**PROBLEM DETAILS:** Which of the lines below hold "drunk"? Please return each one.

[Transcribed page contents]
------------------------

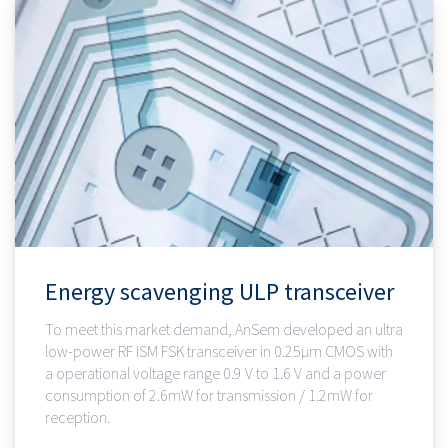
Energy scavenging ULP transceiver
To meet this market demand, AnSem developed an ultra
low-power RF ISM FSK transceiver in 0.25µm CMOS with
a operational voltage range 0.9 V to 1.6 V and a power
consumption of 2.6mW for transmission / 1.2mW for
reception.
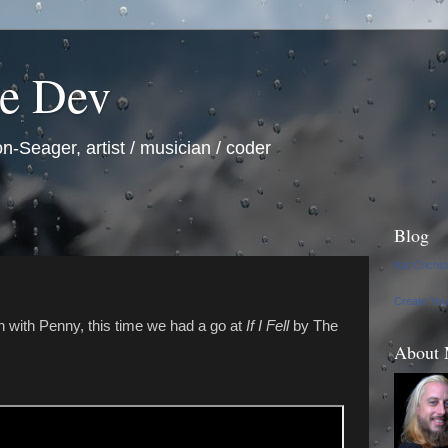
he Dev
n-Seager, artist / musician / coder
Blog
Kat Cricht
Create Yo
 with Penny, this time we had a go at
If I Fell
by The
About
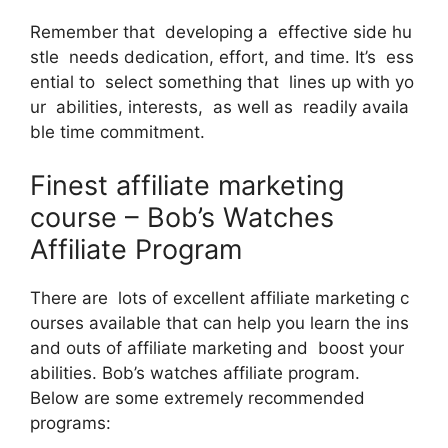
Remember that developing a effective side hu
stle needs dedication, effort, and time. It’s ess
ential to select something that lines up with yo
ur abilities, interests, as well as readily availa
ble time commitment.
Finest affiliate marketing
course – Bob’s Watches
Affiliate Program
There are lots of excellent affiliate marketing c
ourses available that can help you learn the ins
and outs of affiliate marketing and boost your
abilities. Bob’s watches affiliate program.
Below are some extremely recommended
programs:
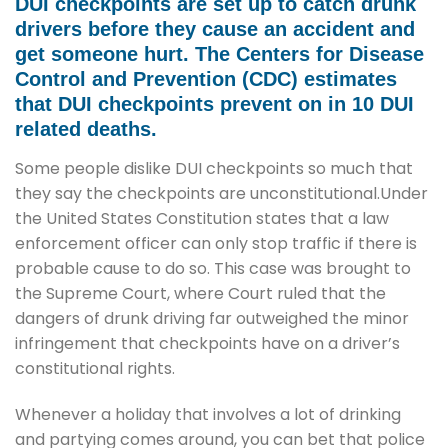
DUI checkpoints are set up to catch drunk
drivers before they cause an accident and
get someone hurt. The Centers for Disease
Control and Prevention (CDC) estimates
that DUI checkpoints prevent on in 10 DUI
related deaths.
Some people dislike DUI checkpoints so much that
they say the checkpoints are unconstitutional.Under
the United States Constitution states that a law
enforcement officer can only stop traffic if there is
probable cause to do so. This case was brought to
the Supreme Court, where Court ruled that the
dangers of drunk driving far outweighed the minor
infringement that checkpoints have on a driver’s
constitutional rights.
Whenever a holiday that involves a lot of drinking
and partying comes around, you can bet that police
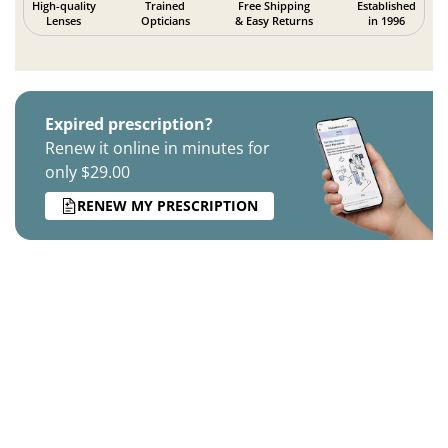
High-quality
Trained
Free Shipping
Established
Lenses
Opticians
& Easy Returns
in 1996
Expired prescription?
Renew it online in minutes for
only $29.00
RENEW MY PRESCRIPTION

------------------------

**SOLVED PROBLEM:**
DUI checkpoints are set up to catch drunk
dangers of drunk driving far outweighed the minor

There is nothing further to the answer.